«La chute de Sparte»: de maux et de mots

Lorsqu’on lui donne la chance de livrer des répliques plutôt que de commenter à distance, bref, quand le film le laisse exister à l’image, le jeune Lévi Doré s’avère formidable.
Photo: Parallaxes Lorsqu’on lui donne la chance de livrer des répliques plutôt que de commenter à distance, bref, quand le film le laisse exister à l’image, le jeune Lévi Doré s’avère formidable.

« J’ai 16 ans et je m’appelle Steeve Simard. Oui, oui avec deux e. Unilingues et francophones, mes parents ont toujours associé l’anglais à la réussite. Et pour doubler mes chances de succès, ils ont doublé le e. Pathétique. Pire que leur anglophilie, je ne leur pardonnerai jamais mes initiales nazies. Mais on peut naître dans une porcherie sans se croire cochon. » Ainsi s’ouvrait le roman La chute de Sparte de Biz, et ainsi débute le film qu’en a tiré Tristan Dubois, qui cosigne le scénario avec l’auteur. Une introduction en voix hors champ qui annonce un parti pris, celui de préserver le verbe de la source, quitte à négliger le potentiel visuel.

Remarquez, la jeune héroïne ou le jeune héros qui narre à la première personne le prologue et l’épilogue, voire certaines scènes, constitue un procédé éprouvé dans les films consacrés à l’adolescence (surtout américains, ironiquement). Question de dosage et, dans le cas présent, de teneur.

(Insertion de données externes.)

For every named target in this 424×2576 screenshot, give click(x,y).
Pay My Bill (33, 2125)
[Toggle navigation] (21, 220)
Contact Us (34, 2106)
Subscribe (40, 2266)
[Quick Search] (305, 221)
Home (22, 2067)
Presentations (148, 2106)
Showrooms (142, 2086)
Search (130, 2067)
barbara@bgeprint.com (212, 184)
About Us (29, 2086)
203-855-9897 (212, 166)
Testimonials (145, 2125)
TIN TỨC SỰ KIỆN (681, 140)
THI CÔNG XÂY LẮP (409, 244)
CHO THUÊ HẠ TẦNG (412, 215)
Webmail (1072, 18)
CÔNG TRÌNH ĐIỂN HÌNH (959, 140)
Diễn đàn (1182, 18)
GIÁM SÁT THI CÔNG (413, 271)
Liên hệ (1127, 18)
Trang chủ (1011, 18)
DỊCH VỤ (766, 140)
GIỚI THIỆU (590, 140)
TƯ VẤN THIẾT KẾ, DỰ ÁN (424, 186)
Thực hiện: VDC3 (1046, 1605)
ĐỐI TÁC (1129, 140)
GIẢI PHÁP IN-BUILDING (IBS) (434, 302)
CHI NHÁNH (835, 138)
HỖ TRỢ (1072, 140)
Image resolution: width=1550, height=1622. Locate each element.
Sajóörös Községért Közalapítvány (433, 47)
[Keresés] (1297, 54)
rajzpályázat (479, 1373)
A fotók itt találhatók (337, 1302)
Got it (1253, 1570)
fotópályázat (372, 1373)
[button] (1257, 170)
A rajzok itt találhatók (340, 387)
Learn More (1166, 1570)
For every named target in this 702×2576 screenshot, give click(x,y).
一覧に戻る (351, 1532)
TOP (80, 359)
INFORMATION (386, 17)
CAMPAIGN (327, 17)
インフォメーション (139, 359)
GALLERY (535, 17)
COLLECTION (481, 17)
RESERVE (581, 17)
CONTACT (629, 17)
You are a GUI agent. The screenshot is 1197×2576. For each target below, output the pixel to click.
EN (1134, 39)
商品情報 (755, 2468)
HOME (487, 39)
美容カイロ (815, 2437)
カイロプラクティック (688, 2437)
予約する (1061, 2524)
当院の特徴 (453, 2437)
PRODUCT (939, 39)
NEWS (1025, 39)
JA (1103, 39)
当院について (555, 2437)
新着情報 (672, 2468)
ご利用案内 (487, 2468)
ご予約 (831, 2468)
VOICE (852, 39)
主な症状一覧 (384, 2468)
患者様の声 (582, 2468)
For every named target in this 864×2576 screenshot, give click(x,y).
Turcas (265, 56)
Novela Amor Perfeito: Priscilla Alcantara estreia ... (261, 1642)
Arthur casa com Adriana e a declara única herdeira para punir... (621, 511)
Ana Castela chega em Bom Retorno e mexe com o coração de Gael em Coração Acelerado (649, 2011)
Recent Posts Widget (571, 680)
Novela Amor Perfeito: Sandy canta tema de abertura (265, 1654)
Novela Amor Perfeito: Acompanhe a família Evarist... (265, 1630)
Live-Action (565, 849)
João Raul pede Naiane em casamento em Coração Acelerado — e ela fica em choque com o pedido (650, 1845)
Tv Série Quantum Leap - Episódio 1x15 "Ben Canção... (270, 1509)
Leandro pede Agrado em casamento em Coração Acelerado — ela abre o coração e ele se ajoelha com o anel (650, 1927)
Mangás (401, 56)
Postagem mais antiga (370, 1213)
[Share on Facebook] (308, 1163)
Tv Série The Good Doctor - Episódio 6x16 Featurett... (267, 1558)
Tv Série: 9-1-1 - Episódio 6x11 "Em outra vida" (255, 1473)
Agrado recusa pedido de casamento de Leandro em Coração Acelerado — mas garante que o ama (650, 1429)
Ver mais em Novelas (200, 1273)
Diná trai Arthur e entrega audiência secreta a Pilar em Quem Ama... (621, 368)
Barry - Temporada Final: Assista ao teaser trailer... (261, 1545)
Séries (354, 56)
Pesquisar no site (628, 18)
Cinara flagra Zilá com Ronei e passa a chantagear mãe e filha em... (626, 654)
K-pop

Ainsi la narration de Steeve se poursuit-elle par-dessus des images réduites à illustrer et non à incarner. Elle cesse, puis reprend, souvent. Il s’agit en somme d’une suite d’éditoriaux politiques vifs, intéressants et pertinents lorsque pris individuellement, mais lourds en enfilade.

« Saint-Lambert est une banlieue prétentieuse et hypocrite. Une vieille dame qui courtise le fleuve avec le petit doigt en l’air, tout en se faisant enculer par le boulevard Taschereau, ce chef-d’oeuvre de laideur pochemoderne. »

C’est savoureux, faut pas croire. Reste que par effet d’accumulation, on est parfois plus proche du pamphlet que du cinéma.

Maux intemporels

Sur ce front, la réalisation est adéquate, quoique Tristan Dubois abuse de l’aparté fantaisiste. Fréquents, les trucages numériques ne sont, qui plus est, pas toujours au point.

Cela étant, ce Steeve-là est attachant rare. Érudit bien au-delà de ses années, il n’en patauge pas moins dans des émois typiques de son âge. Des maux qui, faut-il le rappeler, ne changent pas, ou si peu, quelle que soit l’époque : premier amour, intimidation, amitiés qui s’approfondissent, détresse insoupçonnée d’un pair…

Et bien sûr, les parents qui ne comprennent rien.

Ceux de Steeve ne font pas exception. Perçus par ce dernier comme des colonisés dénués de jugement, ils se meuvent en présences aimantes et rassurantes au gré des épreuves ; douloureux passages obligés de l’école secondaire. Marianne Farley et Gabriel Sabourin opèrent en douceur cette transition et donnent au troisième acte des moments fort touchants.

Lévi Doré formidable

L’intrigue à saveur initiatique est classique, mais bien articulée. Un souci de présenter une population étudiante bigarrée, diversifiée, rend crédible l’univers de « Gaston Miron », établissement fictif, et l’un des nombreux hommages rendus au poète. Pierre Falardeau a aussi droit à son coup de chapeau, voire à deux.

À cet égard, la charge sociopolitique très mûrie et affirmée, à la narration, s’arrime parfois mal à l’émouvante innocence de Steeve dans l’action. Lorsqu’on lui donne la chance de livrer des répliques plutôt que de commenter à distance, bref, quand le film le laisse exister à l’image, le jeune Lévi Doré s’avère formidable.

Loin des stéréotypes physiques de jeunes premiers, il est aussi crédible qu’attachant. Il compose un Steeve cultivé, ouvert et sensible. On peut imaginer pire modèle.

La chute de Sparte

★★★

Drame de Tristan Dubois. Avec Lévi Doré, Lili-Ann de Francesco, Karl Walcott, Jonathan St-Armand, Devon O’Connor, Marianne Farley. Québec, 2018, 93 minutes.